There is that sort of thing; people want to go back a couple of generations: “I wish it was the way things were—the good old days.” I remember the ‘50s and ‘60s. There were kids going to school walking up a hill with metal calipers on their legs because they got polio. Everybody had a friend with a clanking leg. “The good old days.” Somebody’s mum would go into hospital with cancer on a Monday and she was dead by the Wednesday. “The good old days.” I think the idealism is they just want to go back to the last time that they were the only people ever saying anything, when the likes of Obama were meant to avert their eyes if they walked by. Well, guess what? Those times are gone.
Hopefully.
The shame about it as well, though, is even amongst some of the people whose opinions I find to be a bit shallow and spiteful there is also a great deal of common humanity. You can sit and talk in a bar or a truck stop, find whichever American you sit next to and have a pretty open conversation. You can share quite a lot of information. You can focus on what you might have in common and share stories. You don’t know what party they support; they don’t know what party you support. I’ve found that just in terms of general human kindness people are very open in America.

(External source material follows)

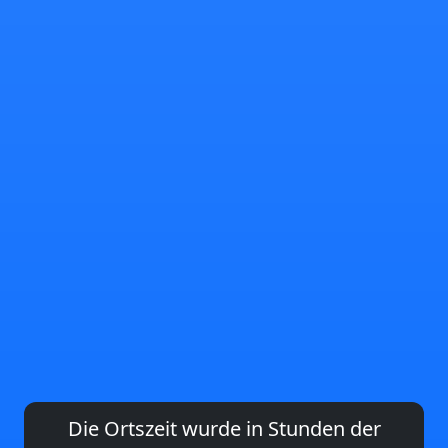
Die Ortszeit wurde in Stunden der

Florida, there’s a good example. You break down on the side of the freeway in Florida in the pouring rain, you might only sit there five or 10 minutes before a complete stranger parks his car and strolls back to you — and gets soaking wet in the process — to ask you if you need any help. We’d do that in England and it’d be like three years later somebody would phone to say, “I think there’s a skeleton sitting in a car.”
There’s something terribly open about American people that it’s a shame that the political process seems to drive them — at the moment at least — to such mean-spiritedness and hatred toward one another. That’s the bit that disappoints me most. You see a great American sports team at the Olympics, all different shapes and sizes and colors, probably different political affiliations as well. But they work as a team and they’re often the best in the world. And even though I’m not a military man myself it must be said that the American Army seems to draw from all sorts of different types of people, and when they work as a team they are capable of kicking some ass. What is it about America that makes us forget that we make a good team?